A small portion of the ’89 THS tennis squad. I’m third from the left. The tall kid in the white hat is Brad Otton, who went on to play QB for Southern Cal. During one practice I nailed him with an overhead to the crotch and he went down wailing. It was the best shot I hit in three years.
First they got pounded on the field. Now they’re getting pounded by the pollsters.
Archbishop Thomas Murphy, the school that everyone else loves to hate, got smashed 40-15 by King’s last Thursday in a gridiron rumble of the gods. With Knight quarterback Billy Green scoring at will — five touchdowns through the air and another on the ground — ATM got rolled, pure and simple.
The loss reverberated throughout the state and when the Associated Press released their latest high school football rankings this afternoon, ATM’s fall from grace became complete.
No longer the number one ranked team in Class 2A, the Mildcats aren’t even the top ranked 2A school in the Cascade Conference any more. That distinction now belongs to Lakewood, which sports a shiny 3-0 mark and holds down the fifth spot in the poll, one slot ahead of the free-falling Everett squad.
Capital, Othello, Lynden and Prosser hold down the top four spots in the poll now.
Which strikes me as sort of odd, since Capital was never a football power back when I attended nearby Tumwater and the T-Birds routinely pounded on the Cougars.
My enduring memories of the richniks who wore the cardinal and the gold both spring from my questionable three-year run as a T-Bird netter.
The first involves tennis lessons I took from the Capital coach one summer, a man who taught us to react super-fast by stretching nets across a basketball court and having us hit inside.

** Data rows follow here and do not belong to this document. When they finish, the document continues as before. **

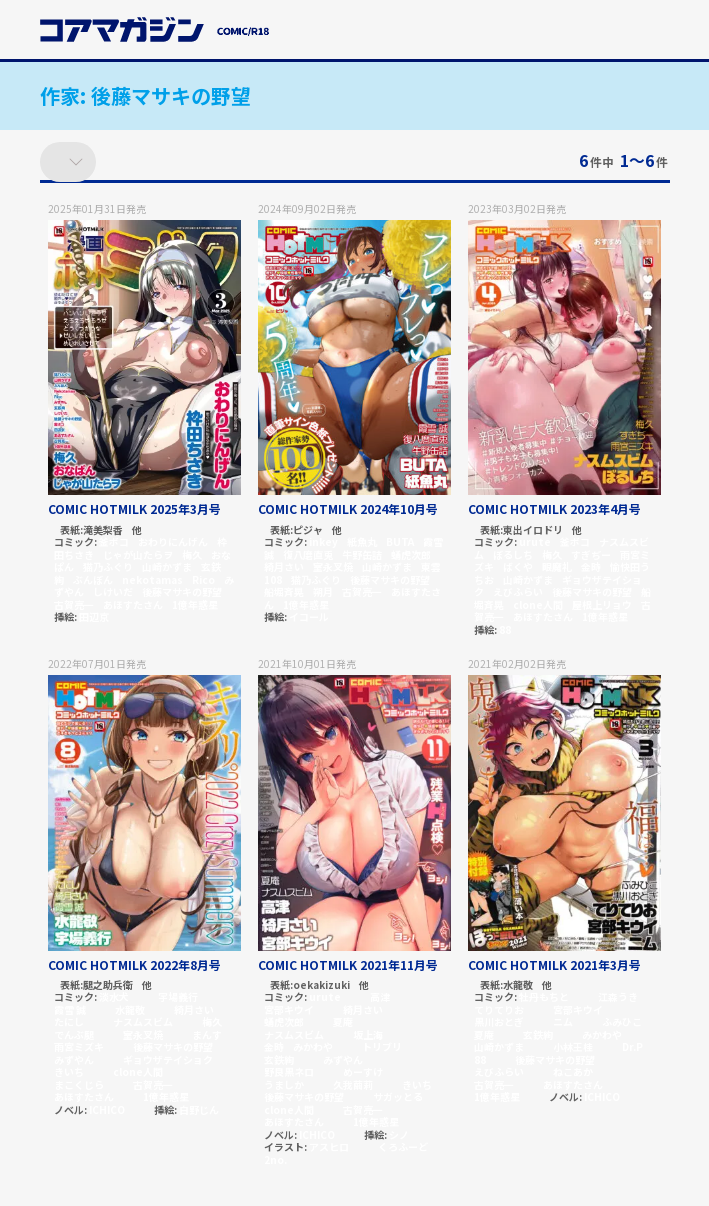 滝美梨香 (103, 530)
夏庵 (343, 1021)
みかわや (313, 1046)
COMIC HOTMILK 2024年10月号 (348, 508)
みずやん (74, 1059)
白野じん (199, 1109)
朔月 (323, 591)
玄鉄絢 (279, 1059)
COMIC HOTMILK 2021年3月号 (554, 964)
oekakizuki (321, 985)
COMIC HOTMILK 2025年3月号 (134, 508)
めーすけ (363, 1071)
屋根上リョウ (602, 604)
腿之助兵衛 (108, 985)
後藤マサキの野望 (182, 591)
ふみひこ (622, 1021)
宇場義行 (178, 996)
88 (505, 629)
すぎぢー (591, 554)
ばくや (518, 566)
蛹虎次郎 (411, 554)
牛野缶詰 (362, 554)
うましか (284, 1084)
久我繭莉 (353, 1084)
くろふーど (403, 1146)
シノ (399, 1134)
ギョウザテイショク (168, 1059)
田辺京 (94, 616)
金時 (591, 566)
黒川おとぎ (499, 1021)
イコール (309, 616)
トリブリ (382, 1046)
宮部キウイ (289, 1009)
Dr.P (632, 1046)
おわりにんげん (173, 541)
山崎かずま (167, 566)
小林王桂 (573, 1046)
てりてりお (499, 1009)
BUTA (400, 541)
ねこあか (573, 1071)
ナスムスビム (143, 1021)
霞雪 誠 (70, 1009)
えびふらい (518, 591)
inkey (323, 541)
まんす (207, 1034)
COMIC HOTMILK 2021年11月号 (348, 964)
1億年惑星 (195, 604)
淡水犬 (114, 996)
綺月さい (284, 566)
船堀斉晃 (284, 591)
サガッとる (398, 1096)
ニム (563, 1021)
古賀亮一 (74, 604)
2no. (275, 1159)
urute (535, 541)
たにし (69, 1021)
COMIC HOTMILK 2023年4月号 (554, 508)
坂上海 (368, 1034)
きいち (69, 1071)
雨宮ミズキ (79, 1046)
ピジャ (308, 530)
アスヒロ (329, 1146)
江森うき (618, 996)
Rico (203, 579)
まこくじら (79, 1084)
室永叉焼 (333, 566)
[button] (659, 33)
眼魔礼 (557, 566)
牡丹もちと (544, 996)
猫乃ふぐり (108, 566)
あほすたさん (133, 604)
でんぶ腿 (74, 1034)
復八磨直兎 (308, 554)
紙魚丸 (362, 541)
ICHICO (107, 1109)
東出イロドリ (533, 530)
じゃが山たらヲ (138, 554)
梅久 (192, 554)
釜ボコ (114, 541)
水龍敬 (130, 1009)
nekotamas (152, 579)
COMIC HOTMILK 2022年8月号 (134, 964)
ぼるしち (513, 554)
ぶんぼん (93, 579)
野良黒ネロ (289, 1071)
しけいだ (113, 591)
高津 (380, 996)
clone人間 (538, 604) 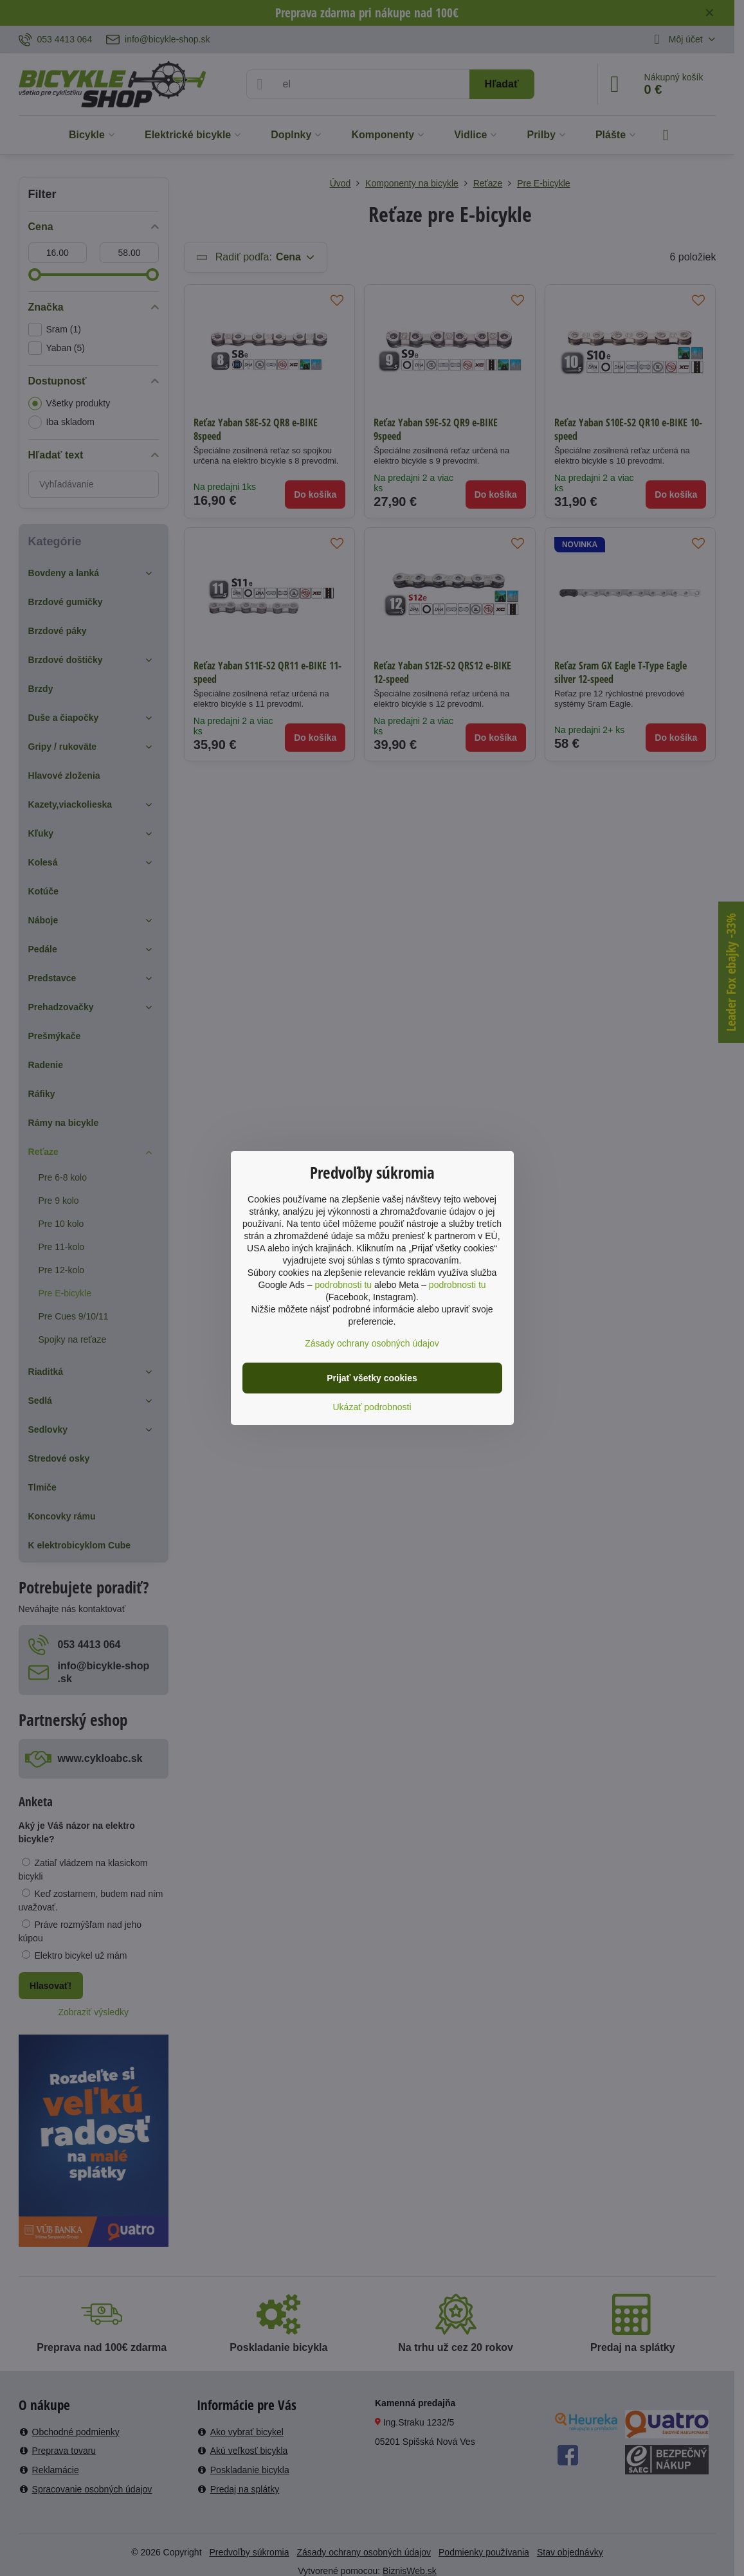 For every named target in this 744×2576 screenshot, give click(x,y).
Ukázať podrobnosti (372, 1407)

Tennis balls come skidding off a basketball court hard, fast and at weird angles, and the first time you take an exploding fuzzy yellow ball to the crotch, you learn to move a bit quicker.

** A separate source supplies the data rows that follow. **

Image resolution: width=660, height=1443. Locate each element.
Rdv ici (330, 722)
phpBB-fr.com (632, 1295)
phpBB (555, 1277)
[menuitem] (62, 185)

And that’s all I have to say about that.
The other memory — perhaps my best moment on a high school tennis court — came during a match at Capital when I squared off with a foreign exchange player who cussed at me in his native language for two hours. I got ticked and screamed back the few Norwegian cuss words I had picked up from my grandfather — AKA the Ol’ Bastard — and we soon had players from both teams hanging off the fence, goading us on.
My saint of a coach, easy-going Hawaiian Lionel Barona, ignored us and remained as far away as possible, watching our number one player, Daryl “Psycho” Pfaff, win yet another match. Way down at the end of Capital’s endless series of courts, however, the riffraff on the squad came close to starting our second riot of the ’89 season (the other involved a very long trip to the pit of humanity — Aberdeen, WA — tennis courts high up on a hill soaked in gas, moronic preteens throwing rocks at us and an altercation involving a school bus and a Corvette in a McDonald’s parking lot).

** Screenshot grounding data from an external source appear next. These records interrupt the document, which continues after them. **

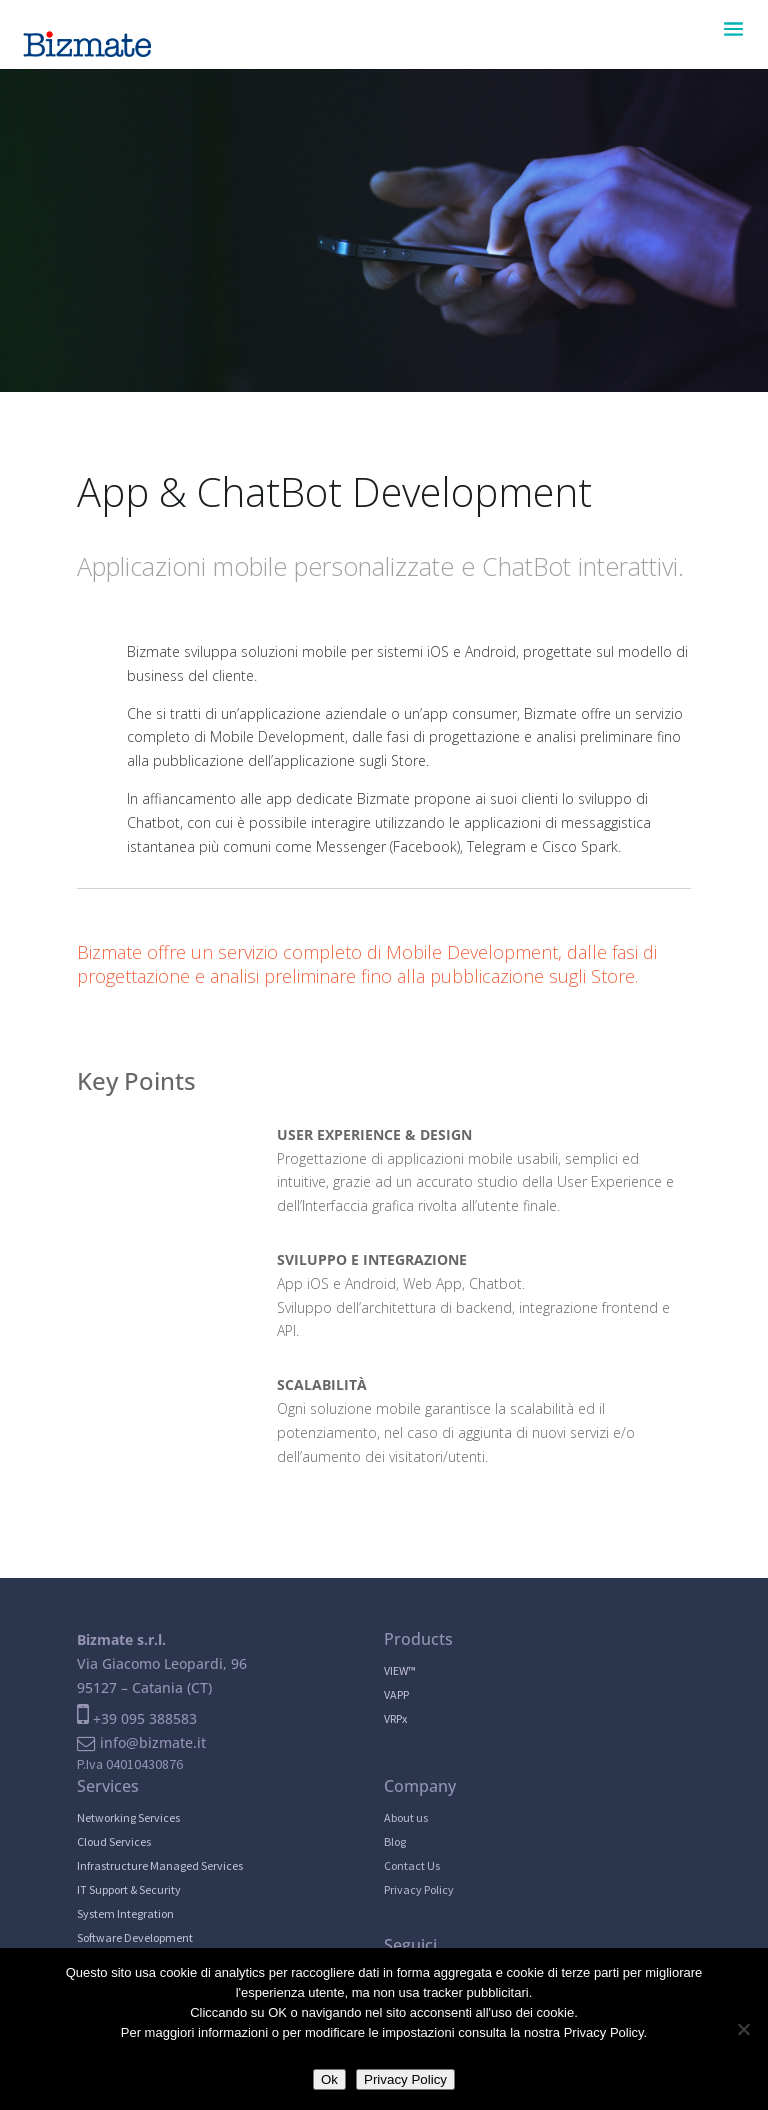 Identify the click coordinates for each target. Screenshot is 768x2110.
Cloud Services (114, 1841)
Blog (395, 1841)
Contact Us (412, 1865)
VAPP (396, 1694)
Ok (329, 2079)
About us (406, 1817)
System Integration (125, 1913)
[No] (743, 2029)
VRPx (395, 1718)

I didn’t win a whole ton of matches in my three years in the green and gold, but I won that day. For THS! For America!!
Oh yes, but we were talking football several hundred paragraphs back…
So, yeah, King’s, which unlike ATM and Lakewood, is on Coupeville’s schedule this season (Oct. 19 on Whidbey) remains a solid numero uno in the 1A poll, claiming all of the first-place votes to easily outpace Royal and Cashmere.
If I didn’t mention it, the Knights and the free-wheeling Green are a pretty scary bunch. Maybe not as scary as a pack of late ’80s tennis players in short shorts trying to start an international incident, but scary in their own way.